Though by making it a setting to make for each Graphics object rather than each font, it is perhaps a bit less common to actually change the value from what the system wants. It is a subtle difference, but in the end you are hopefully much more likely to see (for example) WinForms applications follow the system settings. Thank goodness for small favors.

Now Avalon (WPF) does this an entirely different way, and I will have to talk about that another day....

 

This post brought to you by (U+239a, a.k.a. CLEAR SCREEN SYMBOL)


# Robert on 23 Oct 2006 2:05 AM:

CLEARTYPE_NATURAL_QUALITY: My guess was that text output functions would use native ClearType metrics rather than adjust glyphs to fit the metrics of ANTIALIASED_QUALITY/NONANTIALIASED_QUALITY. For example, 8pt Tahoma 's' on 96dpi is one pixel wider with CLEARTYPE_NATURAL_QUALITY enabled. But I may be entirely wrong...

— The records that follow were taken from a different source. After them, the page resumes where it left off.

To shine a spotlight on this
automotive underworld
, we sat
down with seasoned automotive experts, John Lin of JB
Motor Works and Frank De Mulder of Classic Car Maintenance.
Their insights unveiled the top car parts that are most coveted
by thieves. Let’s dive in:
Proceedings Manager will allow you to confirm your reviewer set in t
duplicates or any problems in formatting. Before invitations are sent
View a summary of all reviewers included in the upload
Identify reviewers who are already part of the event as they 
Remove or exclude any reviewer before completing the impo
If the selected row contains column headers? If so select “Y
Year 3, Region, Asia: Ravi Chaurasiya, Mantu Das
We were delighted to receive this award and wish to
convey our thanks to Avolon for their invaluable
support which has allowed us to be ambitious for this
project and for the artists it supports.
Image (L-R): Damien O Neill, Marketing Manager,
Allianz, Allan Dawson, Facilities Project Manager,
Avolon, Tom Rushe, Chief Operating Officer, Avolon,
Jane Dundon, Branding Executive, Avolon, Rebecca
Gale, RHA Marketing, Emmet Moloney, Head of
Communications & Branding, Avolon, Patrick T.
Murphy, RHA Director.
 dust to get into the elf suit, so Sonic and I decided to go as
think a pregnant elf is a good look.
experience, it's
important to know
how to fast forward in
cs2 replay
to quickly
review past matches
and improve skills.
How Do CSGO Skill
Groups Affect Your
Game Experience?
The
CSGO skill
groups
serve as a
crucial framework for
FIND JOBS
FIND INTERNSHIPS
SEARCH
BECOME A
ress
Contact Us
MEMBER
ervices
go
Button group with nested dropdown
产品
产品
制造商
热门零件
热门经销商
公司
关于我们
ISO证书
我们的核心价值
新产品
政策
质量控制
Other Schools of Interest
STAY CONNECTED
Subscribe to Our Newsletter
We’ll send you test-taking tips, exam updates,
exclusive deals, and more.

# Mike Dimmick on 23 Oct 2006 5:37 AM:

I had an experience with Vista's scaling options on my new laptop over the weekend. The laptop has a 15.4" panel in 16:10 at 1680x1050 pixels, which makes it about 13.06" across and therefore about 128ppi. So I used the DPI control panel to set 120dpi - and received the same nasty font shapes and bad scaling that happened in Windows XP.

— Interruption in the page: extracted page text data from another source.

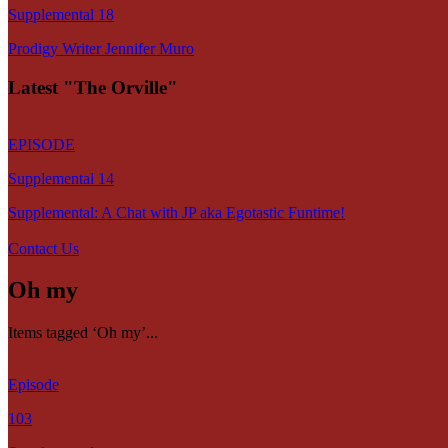
Supplemental 18
Prodigy Writer Jennifer Muro
Latest "The Orville"
EPISODE
Supplemental 14
Supplemental: A Chat with JP aka Egotastic Funtime!
Contact Us
Oh my
Items tagged ‘Oh my’...
Episode
103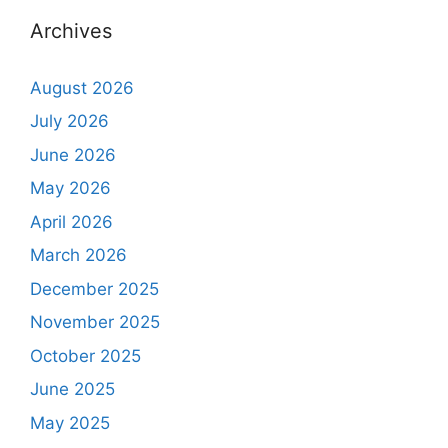
Archives
August 2026
July 2026
June 2026
May 2026
April 2026
March 2026
December 2025
November 2025
October 2025
June 2025
May 2025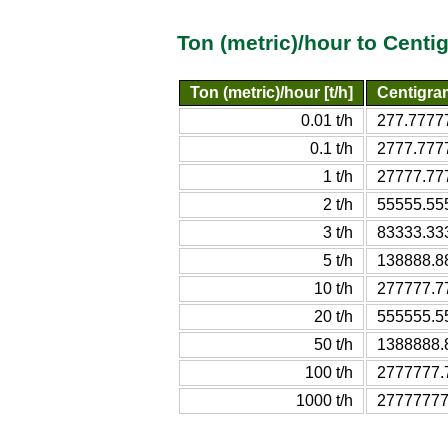
Ton (metric)/hour to Cent
Ton (metric)/hour [t/h]
Centigra
0.01 t/h
277.7777
0.1 t/h
2777.777
1 t/h
27777.77
2 t/h
55555.55
3 t/h
83333.33
5 t/h
138888.8
10 t/h
277777.7
20 t/h
555555.5
50 t/h
1388888.
100 t/h
2777777.
1000 t/h
27777777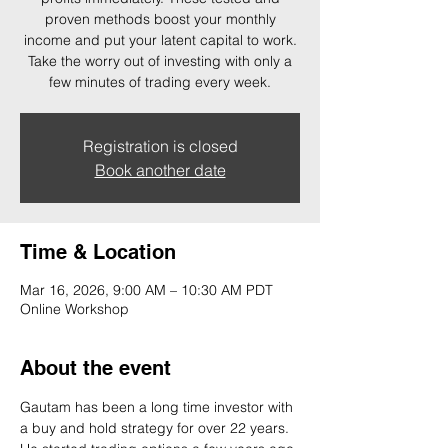
proven methods boost your monthly
income and put your latent capital to work.
Take the worry out of investing with only a
few minutes of trading every week.
Registration is closed
Book another date
Time & Location
Mar 16, 2026, 9:00 AM – 10:30 AM PDT
Online Workshop
About the event
Gautam has been a long time investor with 
a buy and hold strategy for over 22 years. 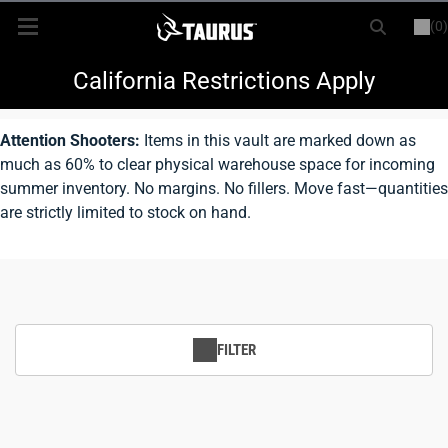
(0)
or
LOGIN
REGISTER
New Items
California Restrictions Apply
Shop By Model
Attention Shooters:
Items in this vault are marked down as
much as 60% to clear physical warehouse space for incoming
Every Day Carry
summer inventory. No margins. No fillers. Move fast—quantities
are strictly limited to stock on hand.
Hunting
Range
Magazines & Loaders
FILTER
Parts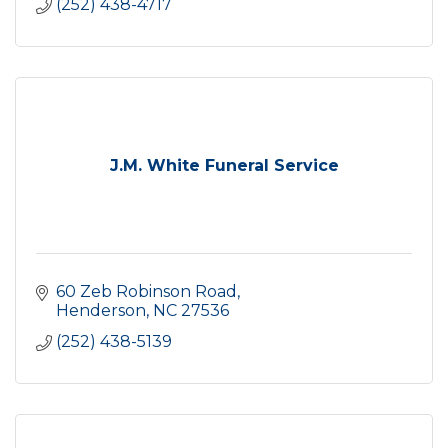
(252) 438-4717
J.M. White Funeral Service
60 Zeb Robinson Road
Henderson
NC
27536
(252) 438-5139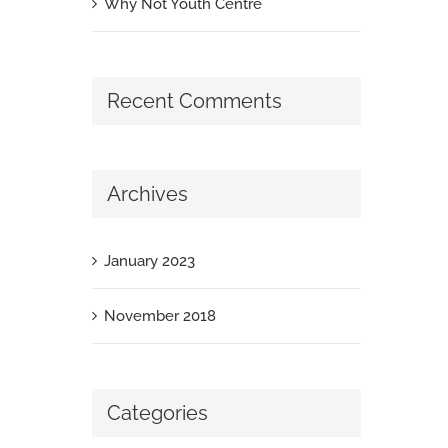
Why Not Youth Centre
Recent Comments
Archives
January 2023
November 2018
Categories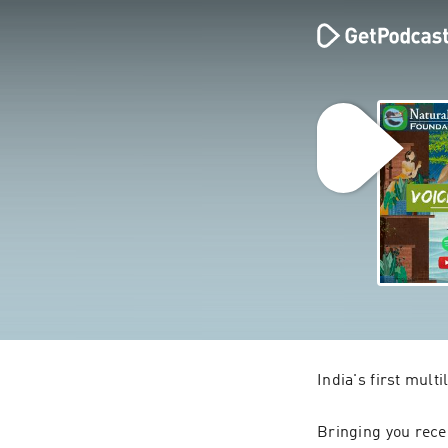
India's first mult
Bringing you recen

I thought Vista was supposed to fix this? I went back into the DPI Settings dialog and tried custom settings, and spotted the 'Use Windows XP Scaling' checkbox, which was checked. I unchecked it.

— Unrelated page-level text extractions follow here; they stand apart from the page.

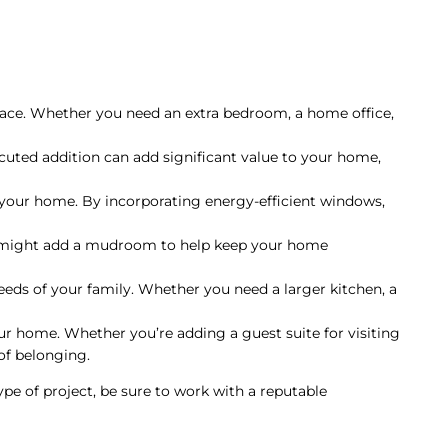
space. Whether you need an extra bedroom, a home office,
cuted addition can add significant value to your home,
 your home. By incorporating energy-efficient windows,
u might add a mudroom to help keep your home
ds of your family. Whether you need a larger kitchen, a
ur home. Whether you’re adding a guest suite for visiting
of belonging.
ype of project, be sure to work with a reputable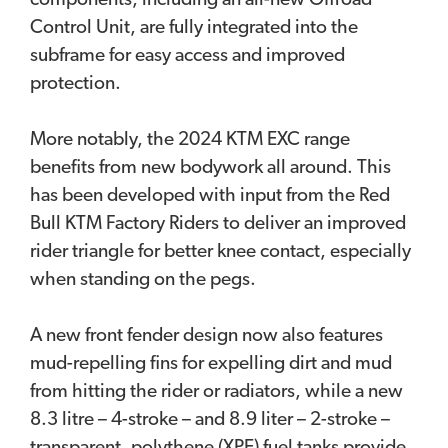
components, including an all-new Offroad
Control Unit, are fully integrated into the
subframe for easy access and improved
protection.
More notably, the 2024 KTM EXC range
benefits from new bodywork all around. This
has been developed with input from the Red
Bull KTM Factory Riders to deliver an improved
rider triangle for better knee contact, especially
when standing on the pegs.
A new front fender design now also features
mud-repelling fins for expelling dirt and mud
from hitting the rider or radiators, while a new
8.3 litre – 4-stroke – and 8.9 liter – 2-stroke –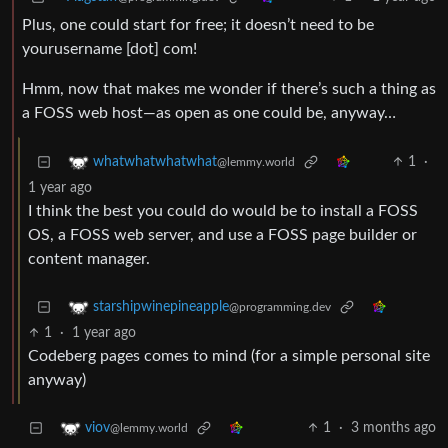
Plus, one could start for free; it doesn’t need to be
yourusername [dot] com!
Hmm, now that makes me wonder if there’s such a thing as
a FOSS web host—as open as one could be, anyway…
1
·
whatwhatwhatwhat
@lemmy.world
1 year ago
I think the best you could do would be to install a FOSS
OS, a FOSS web server, and use a FOSS page builder or
content manager.
starshipwinepineapple
@programming.dev
1
·
1 year ago
Codeberg pages comes to mind (for a simple personal site
anyway)
1
·
3 months ago
viov
@lemmy.world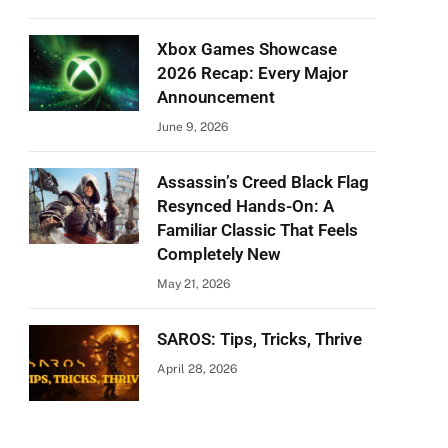
Xbox Games Showcase
2026 Recap: Every Major
Announcement
June 9, 2026
Assassin’s Creed Black Flag
Resynced Hands-On: A
Familiar Classic That Feels
Completely New
May 21, 2026
SAROS: Tips, Tricks, Thrive
April 28, 2026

I can see why it was checked by default. With this checkbox checked, Vista applies ClearType _before_ passing the texture to the video card to be scaled. Result, really, really blurry text. Horrible.

I went back to 96 dpi. It might be that I'm more familiar with those character shapes, but it looks a lot better.

Then I wiped Vista (build 5744) off, because I'm not going to upgrade. I really just wanted to see how well the new computer performed compared to the old one (very well, although I had to run the experience score calculator a second time because I didn't believe the desktop graphics score of 2.2 - this went up to 3.1 the second time round).

With Vista it's very much, "you had me and you lost me." Through the betas I had problems with eVC 3.0 and 4.0 (still essential for my work) but hoped that these would get a compatibility shim. The announcement that VS2003 and SQL Server 2000 would not be supported was a blow, and you probably lost me at that point, but the licensing announcements have switched me to advising friends not to bother. I'm really sorry for you guys with the hard work that you've put in, because your management and marketing seems to have blown it at the last minute.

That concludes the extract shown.